* EXERCISE DESCRIPTION
Isolate every line in the data with the string "Popüler" and copy it.

* ENTRIES SUPPLIED
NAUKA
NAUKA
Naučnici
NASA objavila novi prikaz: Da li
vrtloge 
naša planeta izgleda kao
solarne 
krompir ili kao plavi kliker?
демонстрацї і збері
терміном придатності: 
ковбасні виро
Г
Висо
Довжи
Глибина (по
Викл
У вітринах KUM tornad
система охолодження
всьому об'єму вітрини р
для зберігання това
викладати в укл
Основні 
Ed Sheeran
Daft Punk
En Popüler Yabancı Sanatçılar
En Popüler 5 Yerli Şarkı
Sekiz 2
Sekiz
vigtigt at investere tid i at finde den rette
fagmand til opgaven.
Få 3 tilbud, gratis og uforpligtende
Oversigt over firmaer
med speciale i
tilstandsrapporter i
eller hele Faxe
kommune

---

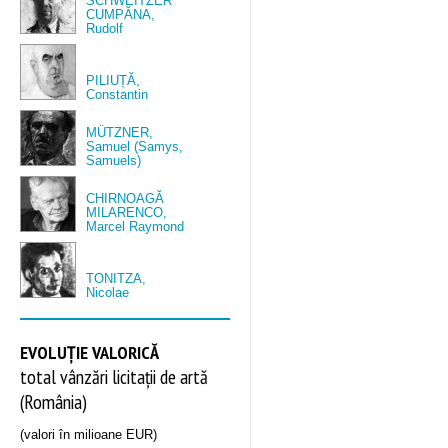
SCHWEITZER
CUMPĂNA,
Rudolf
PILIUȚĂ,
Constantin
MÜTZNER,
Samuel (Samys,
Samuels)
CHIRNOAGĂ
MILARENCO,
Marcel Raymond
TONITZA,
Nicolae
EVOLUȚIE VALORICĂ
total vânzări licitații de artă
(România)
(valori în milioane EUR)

* RESPONSE TO THIS EXERCISE
En Popüler Yabancı Sanatçılar
En Popüler 5 Yerli Şarkı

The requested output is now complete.